To get a sense of the difference, you can imagine a human solving numerous problems with a single piece of scrap paper containing just a couple crossed out answers--and doing so just by looking at two examples. With o3, it is tons upon tons of examples of each problem, and tons upon tons of scrap paper needed for solving it. Importantly, both approaches get the right answer--but they are doing so in different ways.

What does it mean?

The take-away is that LLMs can reason, if by reasoning we mean rule-following. But it isn’t reliable, it has some real weak spots, and its progress on the challenge set by ARC-AGI is impressive without being informative about the weird kind of reasoning many people are interested in. So it is a mixed-result. It doesn’t justify the humanist skepticism: LLMs can think and reason, at least in some senses. But it also doesn’t justify the boosters: LLMs aren’t reliable reasoners.

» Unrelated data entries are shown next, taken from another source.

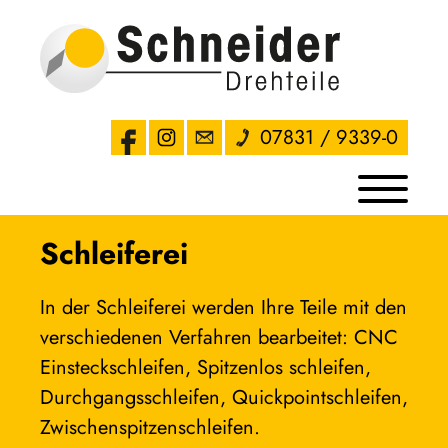
07831 / 9339-0
Schleiferei
In der Schleiferei werden Ihre Teile mit den 
verschiedenen Verfahren bearbeitet: CNC 
Einsteckschleifen, Spitzenlos schleifen, 
Durchgangsschleifen, Quickpointschleifen, 
Zwischenspitzenschleifen.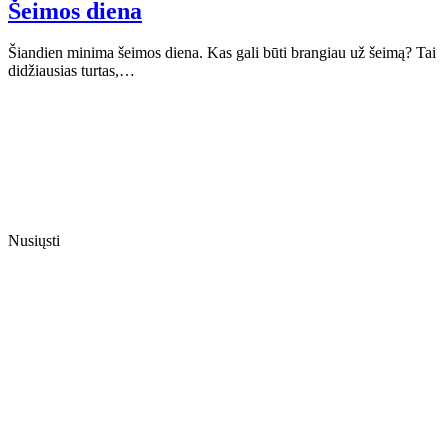
Šeimos diena
Šiandien minima šeimos diena. Kas gali būti brangiau už šeimą? Tai
didžiausias turtas,…
Nusiųsti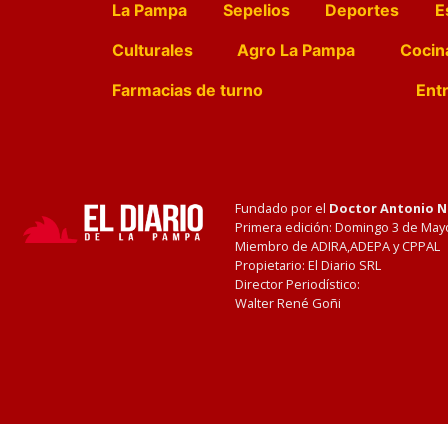
La Pampa
Sepelios
Deportes
E
Culturales
Agro La Pampa
Cocin
Farmacias de turno
Entr
Fundado por el
Doctor Antonio 
Primera edición: Domingo 3 de May
Miembro de ADIRA,ADEPA y CPPAL
Propietario: El Diario SRL
Director Periodístico:
Walter René Goñi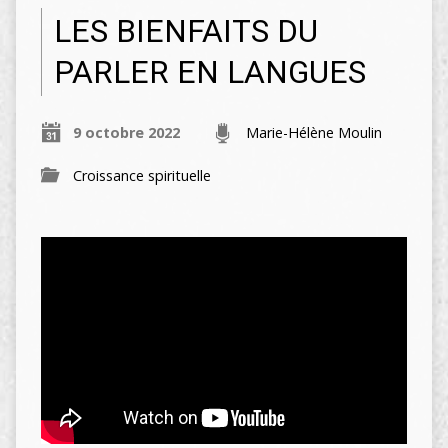
LES BIENFAITS DU
PARLER EN LANGUES
9 octobre 2022
Marie-Hélène Moulin
Croissance spirituelle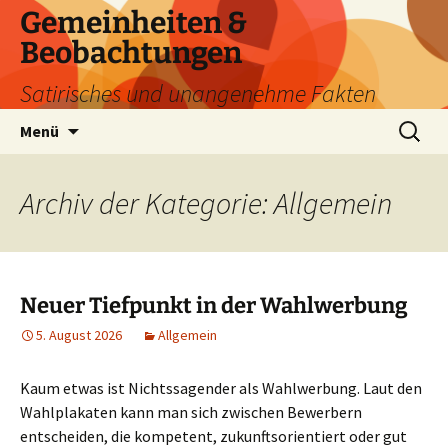
Zum
Gemeinheiten &
Inhalt
Beobachtungen
springen
Satirisches und unangenehme Fakten
Suchen
Menü
nach:
Archiv der Kategorie: Allgemein
Neuer Tiefpunkt in der Wahlwerbung
5. August 2026
Allgemein
Kaum etwas ist Nichtssagender als Wahlwerbung. Laut den
Wahlplakaten kann man sich zwischen Bewerbern
entscheiden, die kompetent, zukunftsorientiert oder gut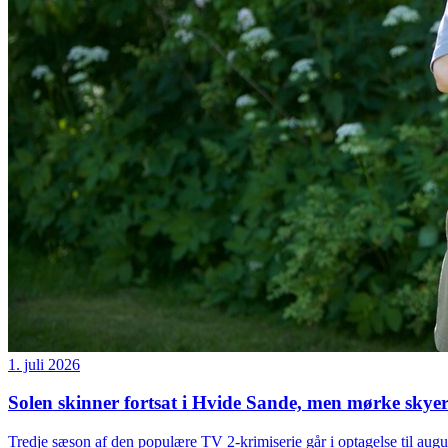
1. juli 2026
Solen skinner fortsat i Hvide Sande, men mørke skye
Tredje sæson af den populære TV 2-krimiserie går i optagelse til augu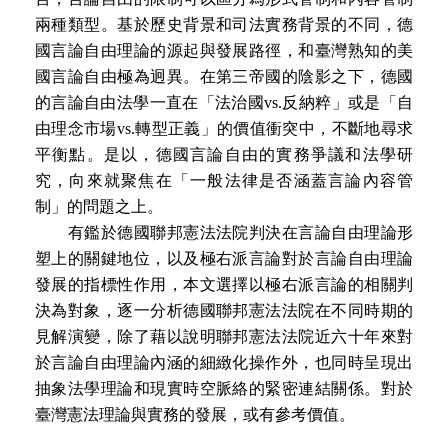
兩種類型。基於歷史背景和司法實務背景的不同，德
國言論自由理論的源起與發展路徑，和臺灣熟知的美
國言論自由極為迥異。在第三帝國的陰影之下，德國
的言論自由法學一直在「法治國vs.反納粹」或是「自
由理念市場vs.轉型正義」的價值衝突中，不斷地尋求
平衡點。是以，德國言論自由的實務爭議和法學研
究，向來就聚焦在「一般法律是否涵蓋言論內容管
制」的問題之上。
有鑑於德國聯邦憲法法院判決在言論自由理論形
塑上的關鍵地位，以及極右派言論對於言論自由理論
發展的指標性作用，本文選擇以極右派言論的相關判
決為對象，逐一分析德國聯邦憲法法院在不同時期的
見解演變，除了藉以說明聯邦憲法法院近六十年來對
於言論自由理論內涵的細緻化操作外，也同時呈現出
抽象法學理論和現實時空脈絡的緊密連結關係。對於
臺灣憲法理論與實務的發展，或有參考價值。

This all points to a second issue, however. When someone—like a Google AI user or a CEO for a company—asks, “can it reason?,” it is wrong to say yes. Still, even with o3. When academics ask, our concerns are kind of big picture, with interests in what is working and what isn’t. “Kind of” is the appropriate response there. When users or CEOs ask, they don’t know or care about the nuances about reasoning. They are asking, “if I give this a reasoning problem, can I be confident it’ll handle it right?” And the answer is no: if the prompt is funny, it might fail. If it follows the wrong statistics, it might fail. If it can’t figure out what rule to follow, it will fail. And, frustratingly, the model won’t say “I don’t know.” It fails confidently—and it is getting more confident, leading to stupider failures.

So LLMs have gotten a lot smarter and a lot more competent. But the performance issues are still present and, as long as that is the case, their successes at reasoning are fun for academics—but they don’t change the overall frustrations many of us experience when dealing with these systems.